• Media type: E-Article
  • Title: Grouped Functional Time Series Forecasting: An Application to Age-Specific Mortality Rates
  • Contributor: Shang, Han Lin; Hyndman, Rob J.
  • Published: American Statistical Association, Institute of Mathematical Statistics, and Interface Foundation of North America, 2017
  • Published in: Journal of Computational and Graphical Statistics, 26 (2017) 2, Seite 330-343
  • Language: English
  • ISSN: 1061-8600; 1537-2715
  • Keywords: Functional Data Models
  • Origination:
  • Footnote:
  • Description: Age-specific mortality rates are often disaggregated by different attributes, such as sex, state, and ethnicity. Forecasting age-specific mortality rates at the national and sub-national levels plays an important role in developing social policy. However, independent forecasts at the sub-national levels may not add up to the forecasts at the national level. To address this issue, we consider reconciling forecasts of age-specific mortality rates, extending the methods of Hyndman et al. in 2011 to functional time series, where age is considered as a continuum. The grouped functional time series methods are used to produce point forecasts of mortality rates that are aggregated appropriately across different disaggregation factors. For evaluating forecast uncertainty, we propose a bootstrap method for reconciling interval forecasts.
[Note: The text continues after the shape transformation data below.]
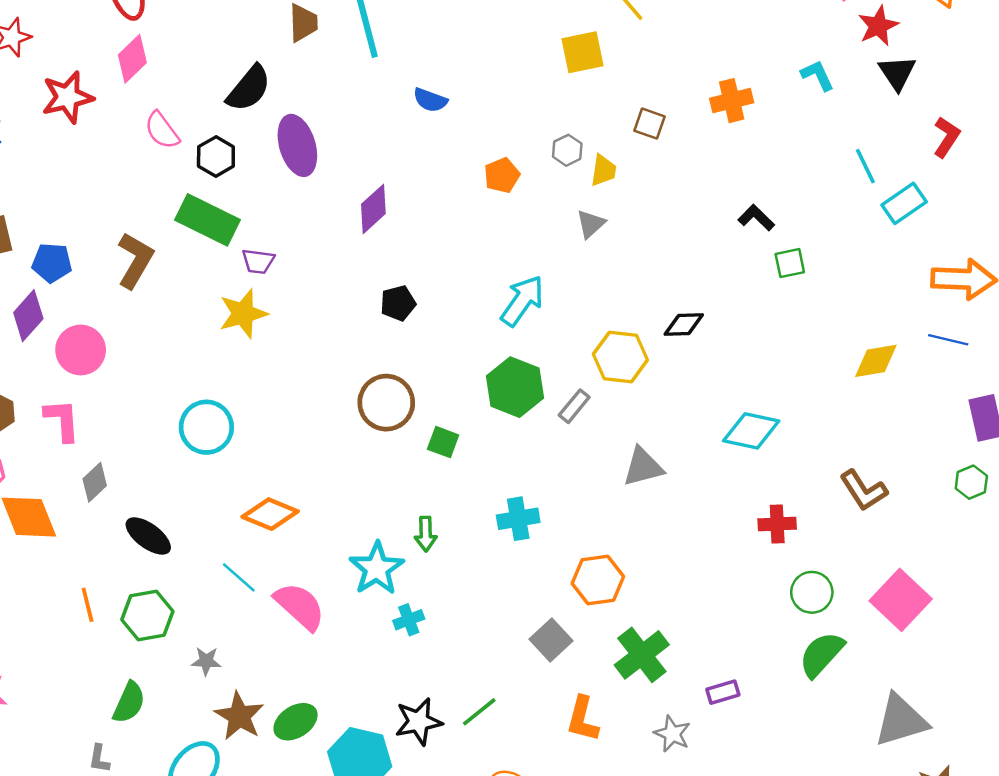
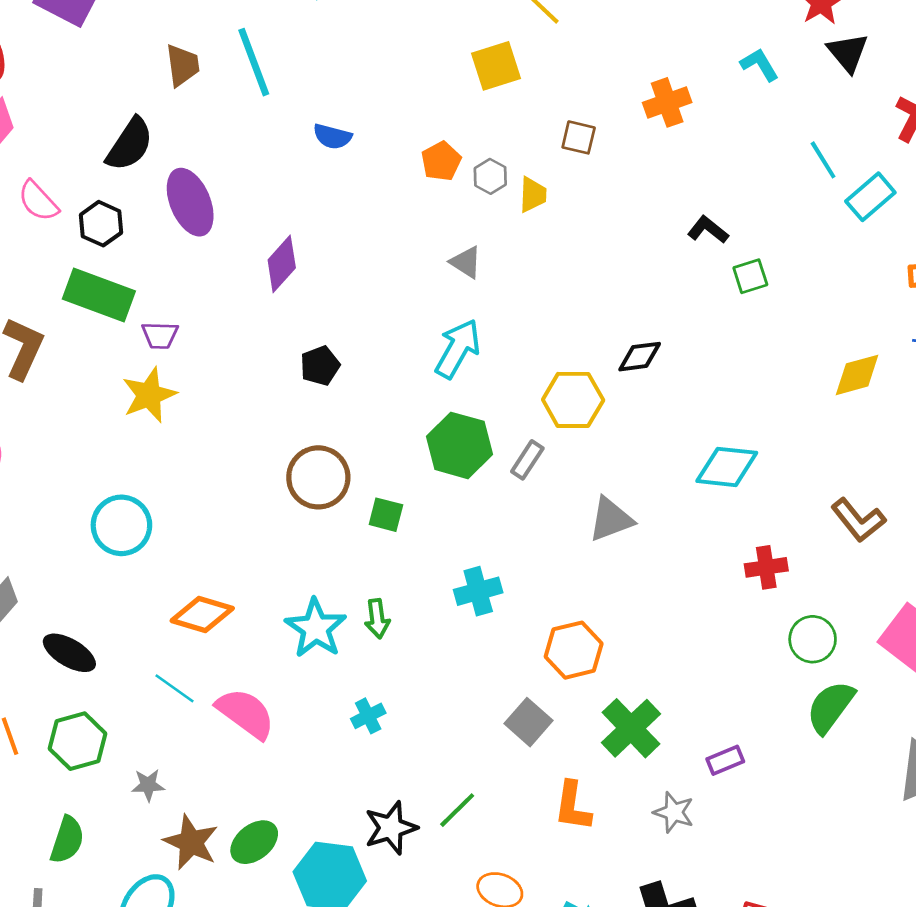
orange pentagon: (502, 175) -> (441, 161), moved
gray triangle: (591, 224) -> (466, 262), moved, turned -40
cyan star: (377, 568) -> (316, 628), moved

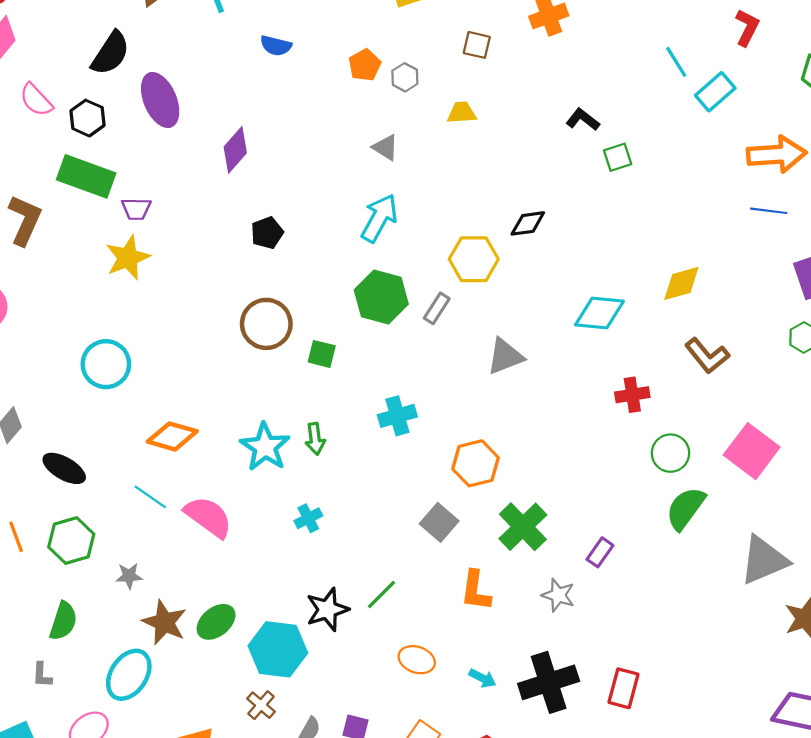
yellow trapezoid: (533, 195) -> (462, 113), moved, turned -96
yellow diamond: (857, 375) -> (681, 283), moved
purple rectangle: (725, 760) -> (600, 552), turned -32

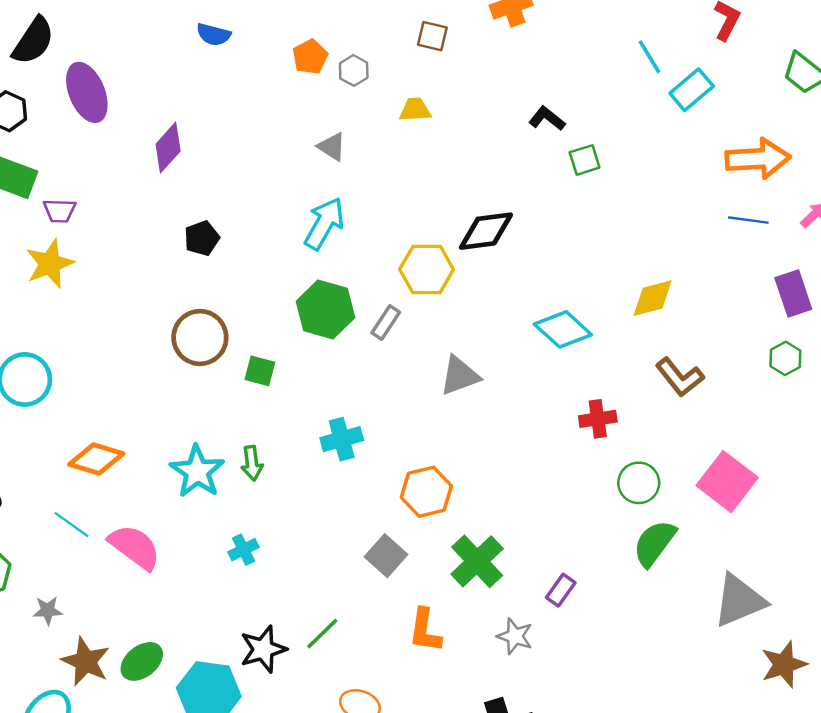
black diamond: (528, 223) -> (486, 231), size x1.4
cyan diamond: (599, 313) -> (563, 329), turned 36

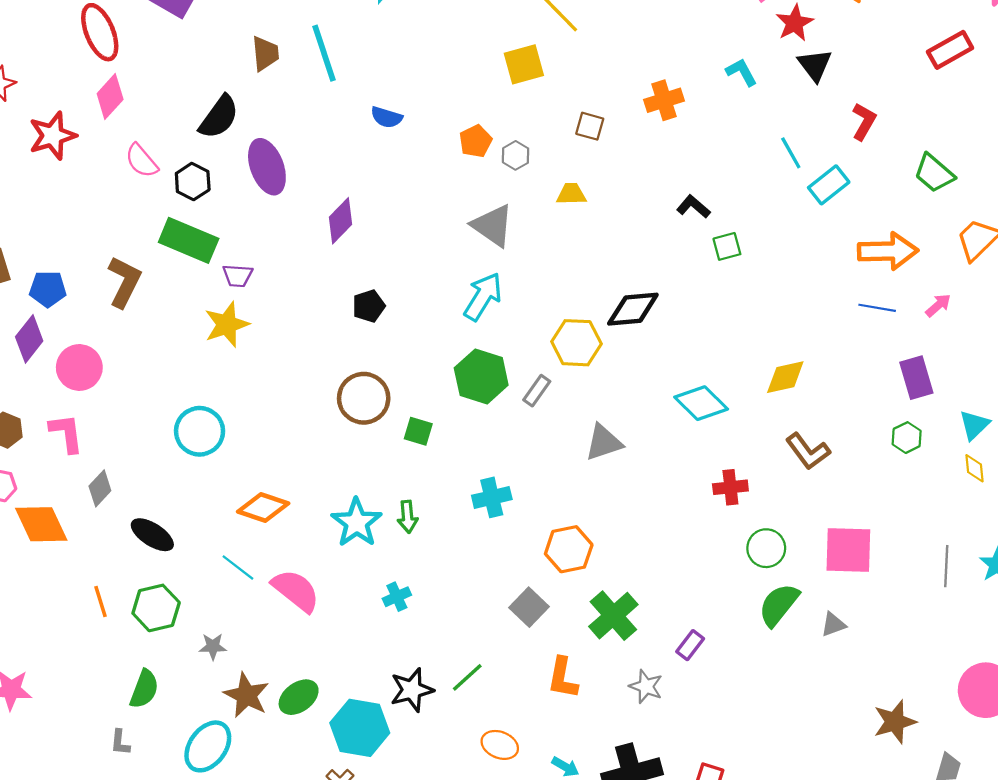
gray triangle: (332, 147) -> (493, 225), size x1.6
pink square: (727, 482) -> (848, 550), turned -38
gray triangle: (739, 601) -> (833, 624), moved, size x0.5

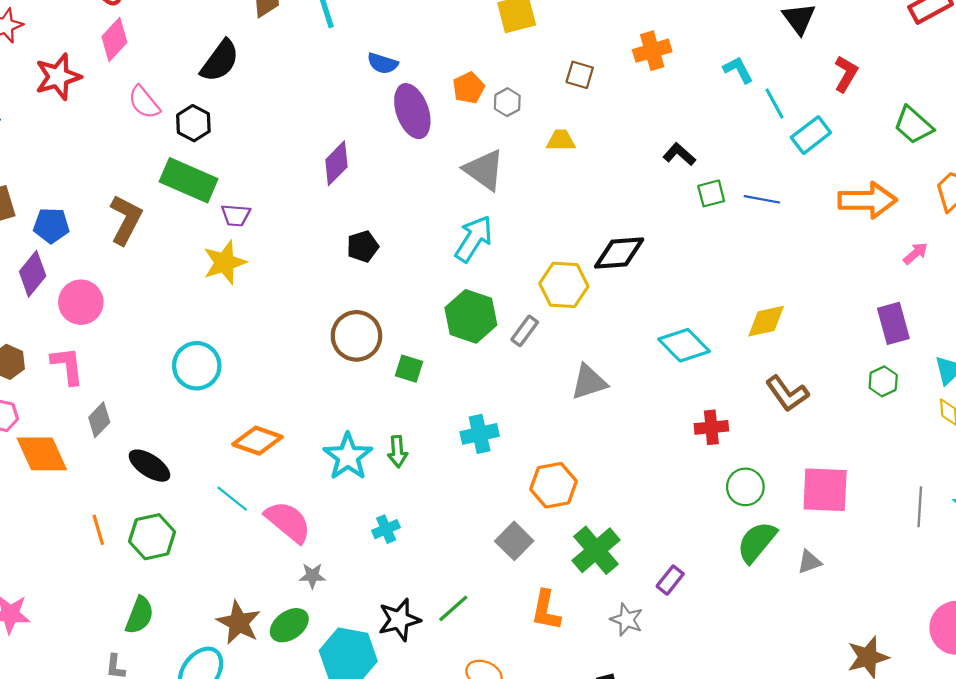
cyan L-shape: (742, 72) -> (738, 70), moved
purple ellipse: (267, 167) -> (412, 111), moved
blue line: (877, 308) -> (762, 199), moved
gray star: (213, 647) -> (312, 576), moved

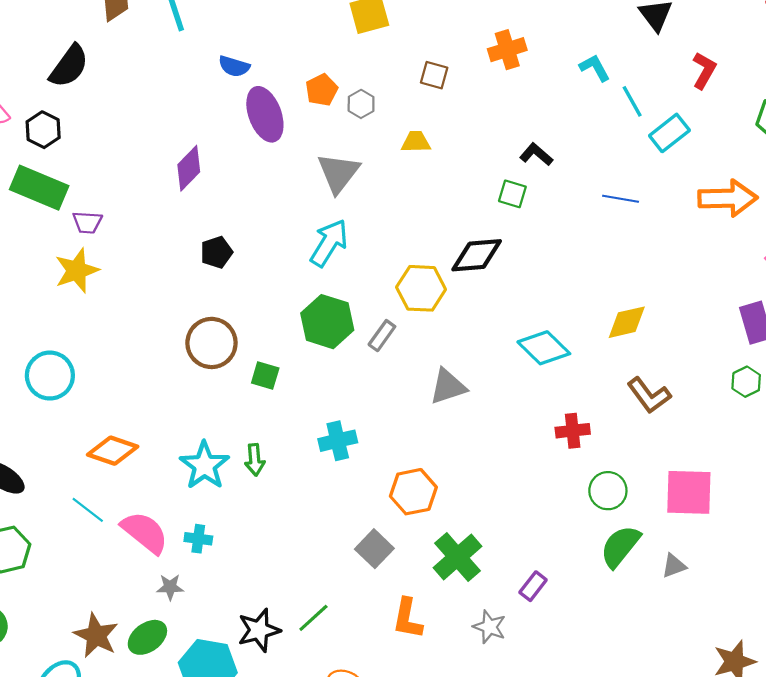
gray triangle: (484, 170) -> (338, 173), turned 33
green square: (711, 193) -> (512, 194), moved, turned 32
cyan cross: (386, 529) -> (198, 539), moved, turned 32

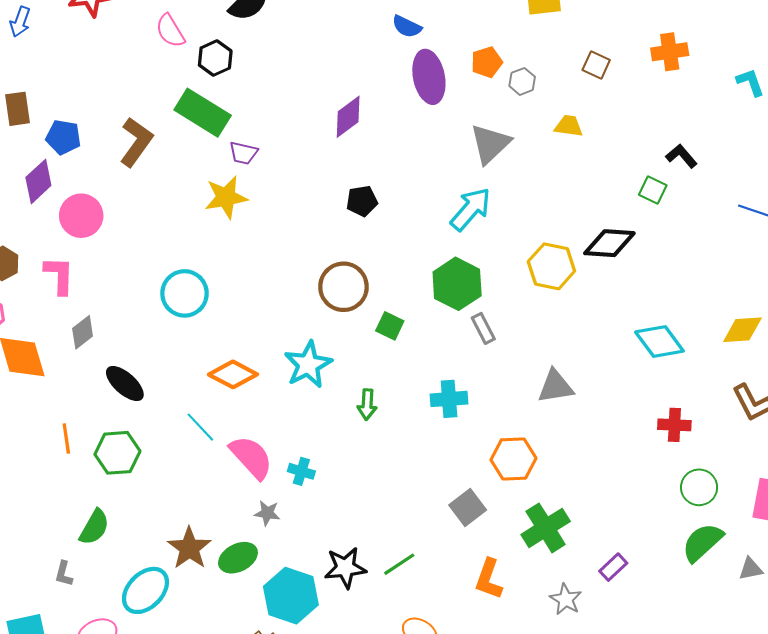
gray rectangle: (382, 336) -> (483, 328), moved, turned -72
gray triangle: (448, 387) -> (556, 386), moved
cyan star: (204, 465) -> (308, 365), moved

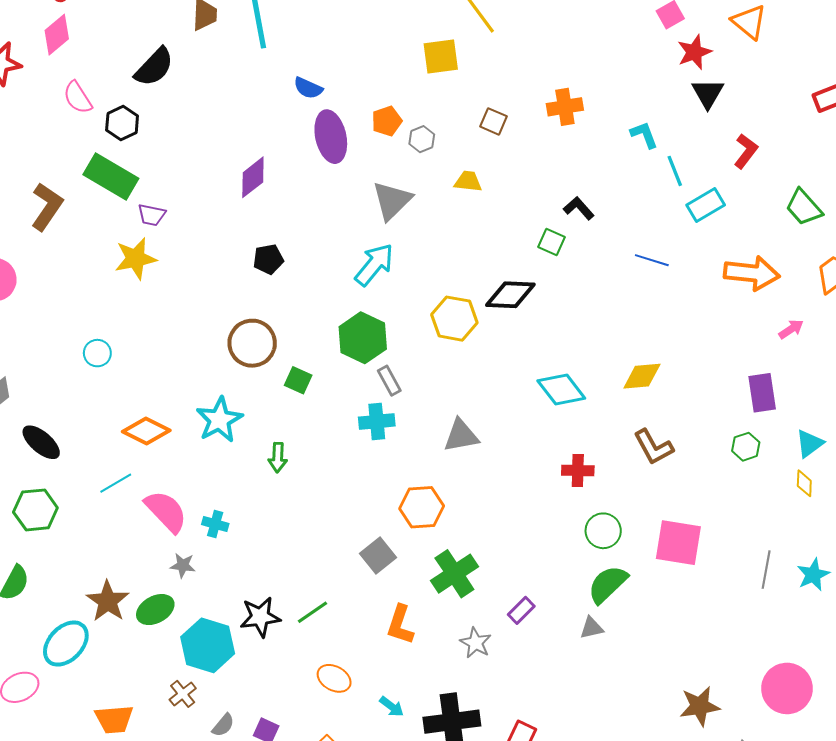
cyan circle: (185, 293) -> (97, 353), size x0.6
cyan cross: (449, 399) -> (377, 422), moved
cyan line: (200, 427) -> (116, 483), turned -76
gray triangle: (751, 569) -> (592, 628), moved

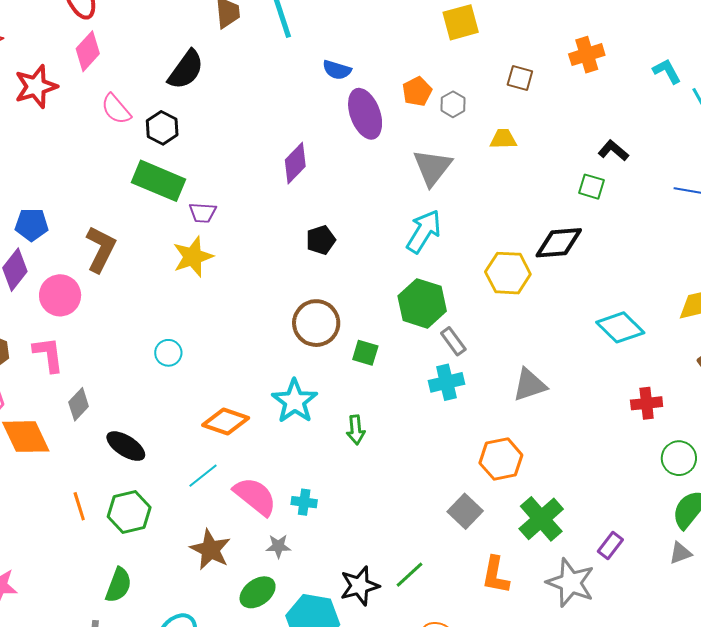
brown L-shape: (47, 207) -> (101, 249), moved
brown star: (108, 601) -> (210, 550), moved
gray star: (476, 643) -> (571, 583), size x1.6

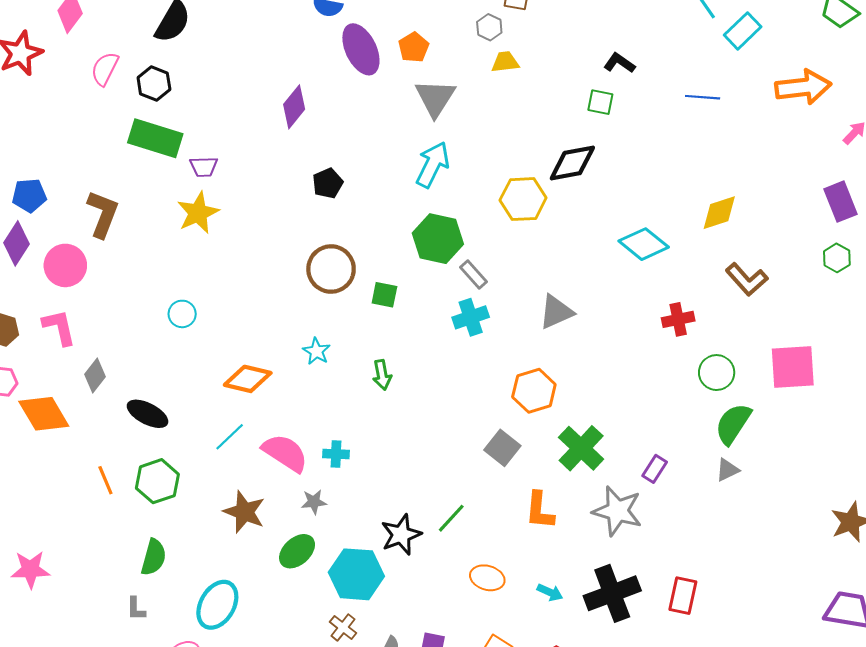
orange pentagon: (417, 91) -> (414, 47), moved
gray hexagon: (453, 104) -> (489, 27), moved
pink semicircle: (116, 109) -> (105, 69), turned 72
cyan star: (295, 401) -> (316, 351), size x0.6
Using the regional age-specific mortality rates in Japan, obtained from the Japanese Mortality Database, we investigate the one-to ten-step-ahead point and interval forecast accuracies between the independent and grouped functional time series forecasting methods. The proposed methods are shown to be useful for reconciling forecasts of age-specific mortality rates at the national and sub-national levels. They also enjoy improved forecast accuracy averaged over different disaggregation factors.